After getting this variables between [0, 1], you can then apply the inverse transform to get the distribution’s values.

[5]:
t_rvs = t(df=16, loc=0.05, scale=1.2).ppf(x1)
laplace_rvs = laplace(loc=0.1, scale=1.5).ppf(x2)

# Returns of Stock A and B in percentage
pd.DataFrame({"A": t_rvs, "B": laplace_rvs}).round(4)
[5]:
A B
0 0.5242 -1.9012
1 -1.0767 -2.3829
2 0.0464 2.1032
3 -0.2712 -1.7811
4 1.8198 -2.7203
5 -1.8710 -0.2494
6 0.7112 -4.5950
7 0.3641 0.4445
8 -0.5581 -0.0654
9 -0.0049 -4.5412

That’s it, that’s how you generate random variables.

Now let’s explore how different this is from a multivariate distribution. However, let’s switch to more extreme distributions to highlight the differences.

[6]:
from scipy.stats import pareto, weibull_min


def plot_extreme_jointplots(rvs):
    x1 = norm(loc=0, scale=1).cdf(rvs[:, 0])
    x2 = norm(loc=0, scale=1).cdf(rvs[:, 1])
    df1 = pd.DataFrame({
        "A": weibull_min(c=0.8, loc=0.05, scale=1.2).ppf(x1),
        "B": pareto(b=4, loc=0.1, scale=1.5).ppf(x2)
    })

    sns.jointplot("A", "B", data=df1, kind='kde', height=8,
                  xlim=(df1.A.min(), 3), ylim=(df1.B.min(), 3))

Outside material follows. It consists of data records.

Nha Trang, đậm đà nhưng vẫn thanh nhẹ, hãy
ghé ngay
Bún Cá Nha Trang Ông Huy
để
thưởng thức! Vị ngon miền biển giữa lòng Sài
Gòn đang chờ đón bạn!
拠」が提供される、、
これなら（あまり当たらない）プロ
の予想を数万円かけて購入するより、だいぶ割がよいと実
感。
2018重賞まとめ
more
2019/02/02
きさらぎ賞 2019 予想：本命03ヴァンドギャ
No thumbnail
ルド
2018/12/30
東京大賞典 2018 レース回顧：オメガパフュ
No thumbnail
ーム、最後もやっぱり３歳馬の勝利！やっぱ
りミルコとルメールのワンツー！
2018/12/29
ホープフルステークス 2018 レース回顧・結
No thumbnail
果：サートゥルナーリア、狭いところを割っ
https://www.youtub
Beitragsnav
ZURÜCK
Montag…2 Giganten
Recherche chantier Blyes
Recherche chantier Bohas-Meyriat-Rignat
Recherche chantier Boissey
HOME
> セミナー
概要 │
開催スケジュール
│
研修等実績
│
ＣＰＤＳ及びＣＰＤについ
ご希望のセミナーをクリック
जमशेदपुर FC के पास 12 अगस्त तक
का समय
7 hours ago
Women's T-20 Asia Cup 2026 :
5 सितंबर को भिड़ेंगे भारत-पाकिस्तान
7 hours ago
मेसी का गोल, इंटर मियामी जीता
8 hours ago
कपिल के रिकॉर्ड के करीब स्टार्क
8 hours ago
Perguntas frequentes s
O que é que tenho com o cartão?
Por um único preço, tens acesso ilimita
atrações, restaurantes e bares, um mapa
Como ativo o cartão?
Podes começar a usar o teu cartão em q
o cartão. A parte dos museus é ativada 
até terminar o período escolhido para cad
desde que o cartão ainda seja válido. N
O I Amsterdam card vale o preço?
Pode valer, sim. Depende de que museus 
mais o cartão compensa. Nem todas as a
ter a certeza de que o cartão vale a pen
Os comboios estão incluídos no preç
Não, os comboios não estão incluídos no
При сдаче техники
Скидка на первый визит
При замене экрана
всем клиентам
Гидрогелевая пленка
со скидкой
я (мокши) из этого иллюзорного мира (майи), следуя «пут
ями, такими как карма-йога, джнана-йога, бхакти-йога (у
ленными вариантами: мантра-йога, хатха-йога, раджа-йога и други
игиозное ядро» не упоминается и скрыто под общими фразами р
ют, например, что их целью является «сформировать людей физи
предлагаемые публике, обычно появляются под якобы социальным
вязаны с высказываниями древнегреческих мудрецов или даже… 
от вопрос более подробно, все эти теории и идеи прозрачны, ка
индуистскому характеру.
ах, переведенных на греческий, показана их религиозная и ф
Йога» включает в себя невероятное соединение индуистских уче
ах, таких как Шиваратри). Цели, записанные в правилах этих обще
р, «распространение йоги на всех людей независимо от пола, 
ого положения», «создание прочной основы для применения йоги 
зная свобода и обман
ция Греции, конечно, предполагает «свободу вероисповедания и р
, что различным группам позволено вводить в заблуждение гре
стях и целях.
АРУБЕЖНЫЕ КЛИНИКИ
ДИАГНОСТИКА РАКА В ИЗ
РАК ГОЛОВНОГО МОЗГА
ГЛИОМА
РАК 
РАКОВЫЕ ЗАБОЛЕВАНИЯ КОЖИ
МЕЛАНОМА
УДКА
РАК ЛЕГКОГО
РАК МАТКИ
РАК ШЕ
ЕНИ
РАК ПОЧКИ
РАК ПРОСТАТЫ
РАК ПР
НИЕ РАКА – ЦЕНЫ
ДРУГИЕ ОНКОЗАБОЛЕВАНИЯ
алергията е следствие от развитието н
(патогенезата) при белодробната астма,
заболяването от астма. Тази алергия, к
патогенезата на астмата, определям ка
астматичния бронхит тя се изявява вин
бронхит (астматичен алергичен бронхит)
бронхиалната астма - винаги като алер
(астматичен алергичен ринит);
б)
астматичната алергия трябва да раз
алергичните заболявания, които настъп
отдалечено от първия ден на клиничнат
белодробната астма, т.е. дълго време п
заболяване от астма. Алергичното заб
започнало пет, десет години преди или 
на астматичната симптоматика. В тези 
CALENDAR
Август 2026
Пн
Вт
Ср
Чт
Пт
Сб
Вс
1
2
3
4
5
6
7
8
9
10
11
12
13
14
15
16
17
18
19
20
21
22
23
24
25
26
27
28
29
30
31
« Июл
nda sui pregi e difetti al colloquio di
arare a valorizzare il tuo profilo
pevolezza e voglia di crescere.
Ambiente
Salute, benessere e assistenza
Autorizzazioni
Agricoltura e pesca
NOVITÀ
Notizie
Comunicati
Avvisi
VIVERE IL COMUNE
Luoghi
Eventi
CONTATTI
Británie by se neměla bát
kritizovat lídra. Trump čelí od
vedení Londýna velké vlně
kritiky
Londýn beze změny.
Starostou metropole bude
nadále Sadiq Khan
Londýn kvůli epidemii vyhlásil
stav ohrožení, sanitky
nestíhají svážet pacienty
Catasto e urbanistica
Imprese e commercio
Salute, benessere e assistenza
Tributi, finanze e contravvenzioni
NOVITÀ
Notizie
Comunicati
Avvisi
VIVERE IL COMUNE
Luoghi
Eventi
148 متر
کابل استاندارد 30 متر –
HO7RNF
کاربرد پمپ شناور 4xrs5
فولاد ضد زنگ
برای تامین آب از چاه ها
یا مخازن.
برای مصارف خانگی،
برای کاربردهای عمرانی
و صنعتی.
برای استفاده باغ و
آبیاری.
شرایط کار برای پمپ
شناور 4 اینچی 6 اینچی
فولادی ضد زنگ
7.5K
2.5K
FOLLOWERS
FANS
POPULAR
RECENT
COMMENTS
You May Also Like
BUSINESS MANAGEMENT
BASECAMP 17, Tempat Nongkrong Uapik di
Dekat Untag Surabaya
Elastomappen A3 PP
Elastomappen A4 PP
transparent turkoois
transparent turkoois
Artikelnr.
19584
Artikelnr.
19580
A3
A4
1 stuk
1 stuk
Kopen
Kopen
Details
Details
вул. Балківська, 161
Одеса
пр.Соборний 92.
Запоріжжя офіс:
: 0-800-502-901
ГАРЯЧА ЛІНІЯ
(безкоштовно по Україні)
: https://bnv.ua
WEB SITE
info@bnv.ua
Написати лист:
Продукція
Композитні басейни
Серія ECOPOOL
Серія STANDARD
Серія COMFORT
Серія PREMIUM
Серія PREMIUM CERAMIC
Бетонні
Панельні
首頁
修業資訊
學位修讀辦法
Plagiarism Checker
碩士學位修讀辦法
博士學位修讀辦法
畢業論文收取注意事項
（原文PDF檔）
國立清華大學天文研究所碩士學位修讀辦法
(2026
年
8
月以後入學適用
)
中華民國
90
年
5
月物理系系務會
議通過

def plot_multivariate_normal_jointplots(rvs):
    df1 = pd.DataFrame({
        "A": rvs[:, 0],
        "B": rvs[:, 1]
    })

    sns.jointplot("A", "B", data=df1, kind='kde', height=8)
[ ]:
np.random.seed(888)
rvs = ds.rvs(size=10000)

plot_extreme_jointplots(rvs)
[ ]:
plot_multivariate_normal_jointplots(rvs)

Observe from the two plots above, how we started from a similar dependency structure but somehow got very different joint distributions. This is essentially a copula.

The End

That’s it for this short introduction. Hope it shed some light on how a copula works. It’s a pretty high level overview and ignores a lot of math. I hope to be able to write a more precise document on it in the near future (barring any work commitments 😩).

But more than that, I also hope to write some example use-cases. I find that running through (pseudo) real-world practical examples is usually a better pedagogical tool after all. Till then.